(Dataset entries)
_____

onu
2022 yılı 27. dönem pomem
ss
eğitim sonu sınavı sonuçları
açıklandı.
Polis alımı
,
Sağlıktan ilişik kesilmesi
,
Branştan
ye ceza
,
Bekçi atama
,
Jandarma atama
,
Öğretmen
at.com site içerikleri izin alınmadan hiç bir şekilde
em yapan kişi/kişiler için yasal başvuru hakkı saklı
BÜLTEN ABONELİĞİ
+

_____

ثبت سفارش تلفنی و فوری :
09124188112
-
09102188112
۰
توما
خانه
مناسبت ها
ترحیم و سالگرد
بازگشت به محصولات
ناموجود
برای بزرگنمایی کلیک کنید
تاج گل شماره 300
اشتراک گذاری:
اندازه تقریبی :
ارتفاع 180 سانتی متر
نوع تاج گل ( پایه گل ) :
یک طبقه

_____

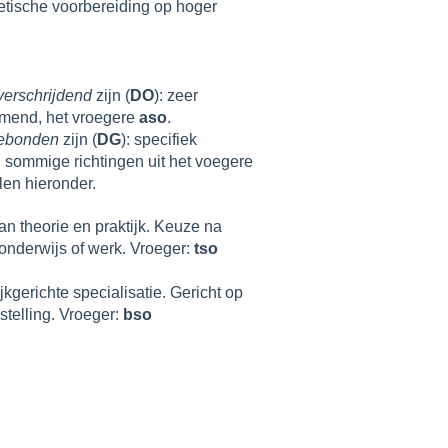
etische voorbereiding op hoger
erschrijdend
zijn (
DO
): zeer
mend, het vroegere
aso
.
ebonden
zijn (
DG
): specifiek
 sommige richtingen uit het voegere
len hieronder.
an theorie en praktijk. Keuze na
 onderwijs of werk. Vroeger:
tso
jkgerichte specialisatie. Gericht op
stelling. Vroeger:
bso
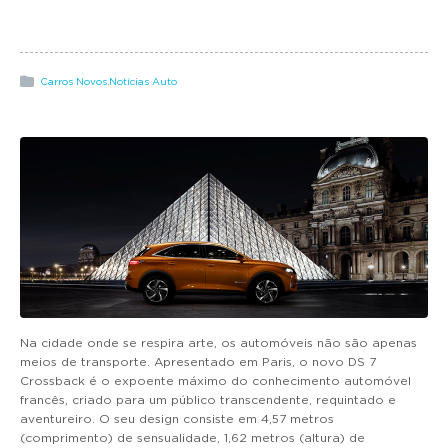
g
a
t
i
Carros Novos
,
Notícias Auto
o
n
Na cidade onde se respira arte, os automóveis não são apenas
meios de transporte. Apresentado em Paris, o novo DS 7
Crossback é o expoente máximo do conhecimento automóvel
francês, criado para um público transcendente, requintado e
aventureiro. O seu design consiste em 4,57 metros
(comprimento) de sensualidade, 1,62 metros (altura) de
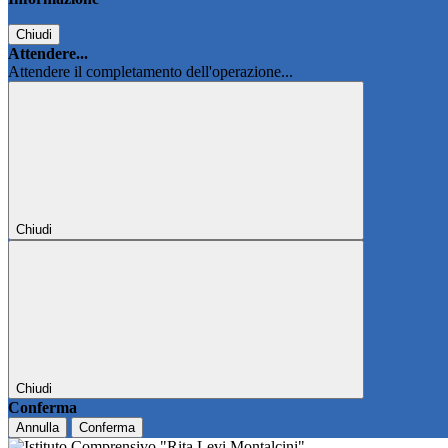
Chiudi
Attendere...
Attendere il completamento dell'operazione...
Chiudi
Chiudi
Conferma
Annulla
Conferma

_____

Filter the lines above, keeping each one that contains the string "Attendere".

## Task answer
Attendere...
Attendere il completamento dell'operazione...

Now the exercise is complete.